1) Facial recognition to determine pain levels:  Until now, the best gauge of a patient’s pain level has been his or her self-assessment on a scale from 1 – 10.  This subjective “measure” is a vague one.  For something as important as pain management, more precise methods are badly needed.  At the University of Notre Dame’s Robotics, Health, and Communication Lab, researchers are “creating high-fidelity robotic human patient simulators (HPS) that have the ability to exhibit realistic, clinically-relevant facial expressions – critical cues providers need to assess and treat patients.”  Binghamton University has built a 3D Facial Expression Database, which the researchers say “aims to achieve a high rate of accuracy in identifying a wide range of facial expressions, with the ultimate goal of increasing the general understanding of facial behavior and 3D structure of facial expressions on a detailed level.”  Both of these projects are building blocks towards cameras linked with data that can identify and quantify pain states.

2) Automated detection of patient activity:  Traditionally, monitoring of patients has required some sort of physical contact with the monitoring device, such as EEG patches and fingertip oxygen sensors.  For patients at risk for falls or self-injury, the solution has usually been “patient-sitters” who are stationed in the room.  These sitters are often volunteers from the patient’s family, or hourly employees whose services aren’t covered by insurance.  Cisco offers a Video Surveillance Manager that feeds high-def video to an operations center where trained staff can notify appropriate personnel by two-way video, voice, text, paging, or integration with existing nurse call systems.  Fujitsu has gone further, creating a camera that recognizes when a patient sits up in bed, gets out of bed, or is tossing and turning in a restless effort to get to sleep.

3) Measurement of changes in heart rate from head movement:  Researchers from MIT’s Computer Science and Artificial Intelligence Lab (CSAIL) are working to improve their algorithms that detect the head motion associated with each heartbeat.  In other words, each time your heart beats, your head moves slightly.  CSAIL is developing technology to translate video of those head movements into accurate data on heart activity.  For now, the margin of error is large enough to prevent the data from being clinically useful, but that should change as the imaging and analysis elements improve.

4) Peripheral vein imaging:  Finding a viable vein for an injection or IV can be tricky, even for experienced phlebotomists.  Multiple sticks can waste time during an emergency, in addition to causing the patient discomfort.  A company called Christie Medical Holdings is marketing a product called VeinViewer to make seeing the veins easier.  They claim, “Projected near-infrared light is absorbed by blood and reflected by surrounding tissue.  The information is captured, processed and projected digitally in real time directly onto the surface of the skin.  It provides a real time accurate image of the patient's blood pattern.”  Technology like this would be very welcome in hospitals, outpatient labs, chemotherapy suites, and blood drives.

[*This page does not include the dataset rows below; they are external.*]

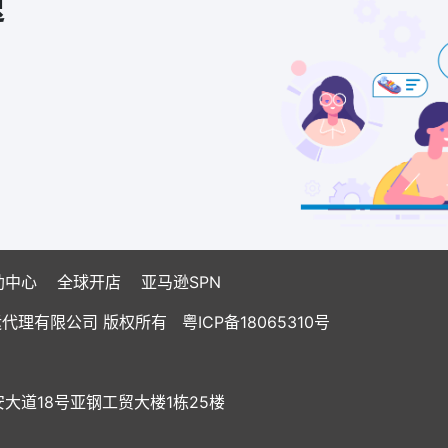
速
助中心
全球开店
亚马逊SPN
国际货运代理有限公司 版权所有
粤ICP备18065310号
道18号亚钢工贸大楼1栋25楼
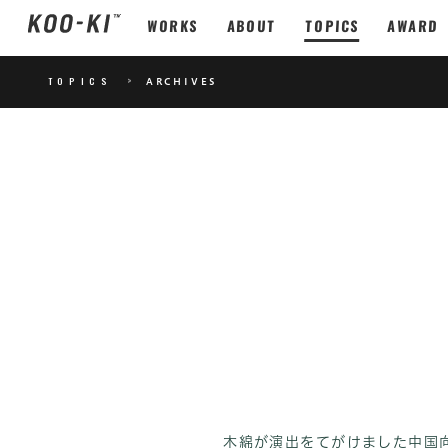
WORKS
ABOUT
TOPICS
AWARD
TOPICS
>
ARCHIVES
木綿が演出をてがけました中国向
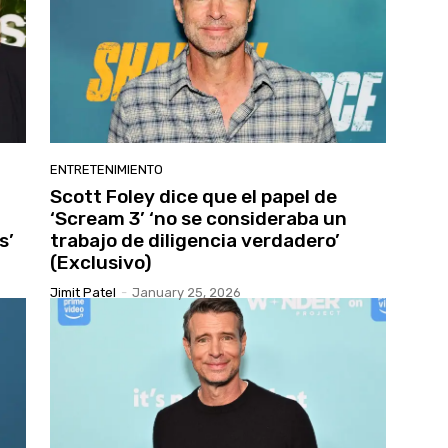
ENTRETENIMIENTO
Scott Foley dice que el papel de
‘Scream 3’ ‘no se consideraba un
s’
trabajo de diligencia verdadero’
(Exclusivo)
Jimit Patel
-
January 25, 2026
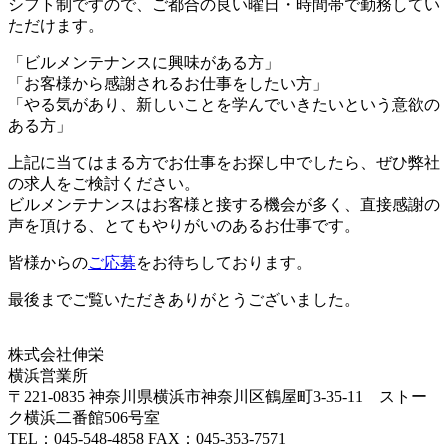
シフト制ですので、ご都合の良い曜日・時間帯で勤務してい
ただけます。
「ビルメンテナンスに興味がある方」
「お客様から感謝されるお仕事をしたい方」
「やる気があり、新しいことを学んでいきたいという意欲の
ある方」
上記に当てはまる方でお仕事をお探し中でしたら、ぜひ弊社
の求人をご検討ください。
ビルメンテナンスはお客様と接する機会が多く、直接感謝の
声を頂ける、とてもやりがいのあるお仕事です。
皆様からの
ご応募
をお待ちしております。
最後までご覧いただきありがとうございました。
株式会社伸栄
横浜営業所
〒221-0835 神奈川県横浜市神奈川区鶴屋町3-35-11 ストー
ク横浜二番館506号室
TEL：045-548-4858 FAX：045-353-7571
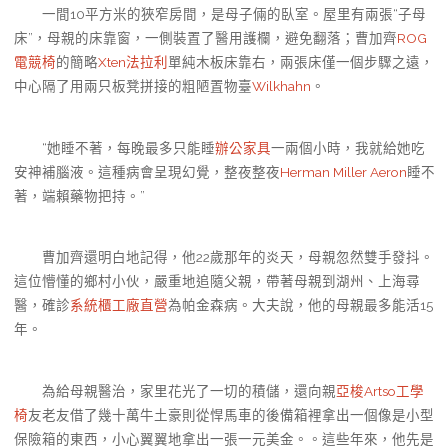
一間10平方米的狹窄房間，是母子倆的臥室。屋里有兩張“子母
床”，母親的床靠窗，一側裝置了醫用護欄，避免翻落；曹加齊
ROG
電競椅
的簡略
Xten法拉利
單純木板床靠右，兩張床僅一個步驟之遠，
中心隔了用兩只板凳拼接的粗陋置物臺
Wilkhahn
。
“她睡不著，每晚最多只能睡
辦公家具
一兩個小時，我就給她吃
安神補腦液。這種病會呈現幻覺，整夜整夜
Herman Miller Aeron
睡不
著，端賴藥物把持。”
曹加齊還明白地記得，他22歲那年的炎天，母親忽然雙手發抖。
這位懵懂的鄉村小伙，嚴重地追隨父親，帶著母親到湖州、上海尋
醫，確診
系統櫃工廠直營
為帕金森病。大夫說，他的母親最多能活15
年。
為給母親醫治，家里花光了一切的積儲，還向親
亞梭Artso工學
椅
友老友借了幾十萬牛土豪則從悍馬車的後備箱裡拿出一個像是小型
保險箱的東西，小心翼翼地拿出一張一元美金。。這些年來，他先是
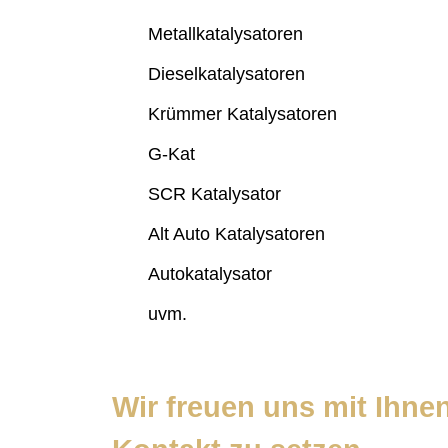
Metallkatalysatoren
Dieselkatalysatoren
Krümmer Katalysatoren
G-Kat
SCR Katalysator
Alt Auto Katalysatoren
Autokatalysator
uvm.
Wir freuen uns mit Ihnen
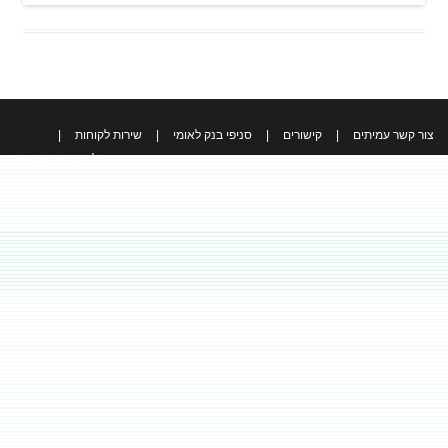
צור קשר עמיתים
|
קישורים
|
סניפי בנק לאומי
|
שירות לקוחות
|
כל הזכויות שמורות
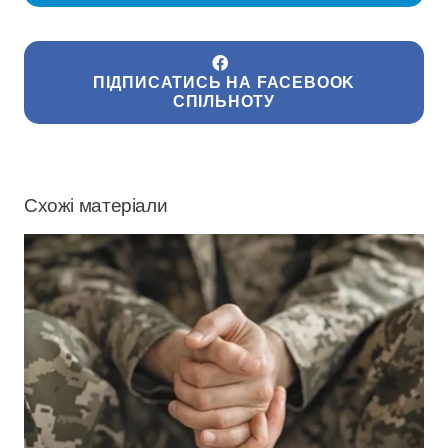
ПІДПИСАТИСЬ НА FACEBOOK
СПІЛЬНОТУ
Схожі матеріали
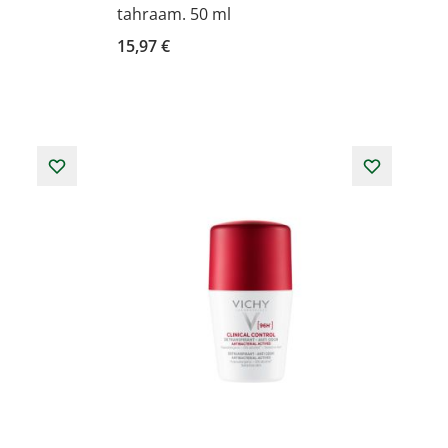
tahraam. 50 ml
15,97 €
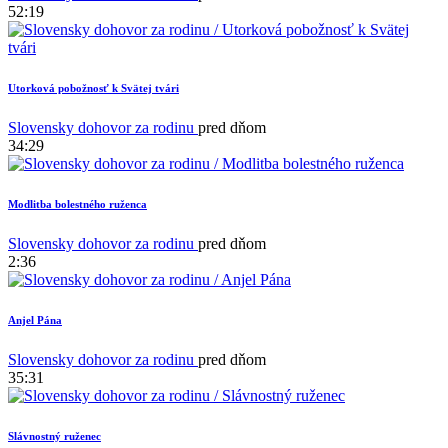
52:19
Utorková pobožnosť k Svätej tvári
Slovensky dohovor za rodinu
pred dňom
34:29
Modlitba bolestného ruženca
1
Slovensky dohovor za rodinu
pred dňom
2:36
Anjel Pána
Slovensky dohovor za rodinu
pred dňom
35:31
Slávnostný ruženec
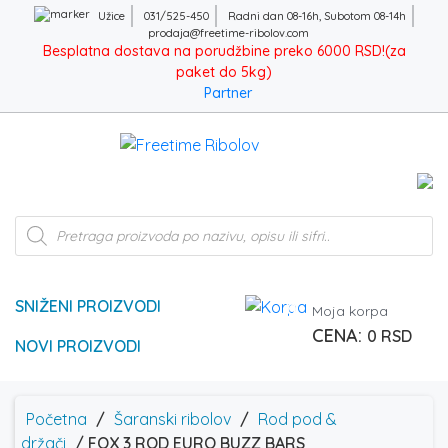
Užice
031/525-450
Radni dan 08-16h, Subotom 08-14h
prodaja@freetime-ribolov.com
Besplatna dostava na porudžbine preko 6000 RSD!(za
paket do 5kg)
Partner
Products
search
SNIŽENI PROIZVODI
0
Moja korpa
0
RSD
NOVI PROIZVODI
Početna
/
Šaranski ribolov
/
Rod pod &
držači
/ FOX 3 ROD EURO BUZZ BARS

As with any advances in technology, these innovations may also pose ethical and legal challenges.  Privacy concerns of patients being observed by remote cameras are an obvious example.  Are the images being recorded and stored?  Who has access to the images, and how?  One factor that could speed widespread acceptance is demonstrating that these concerns are addressed within the technology itself, or by procedural safeguards.

The use of cameras in the clinical environment will become ubiquitous as image-processing techniques provide more accurate and timely monitoring of critical physiological indicators.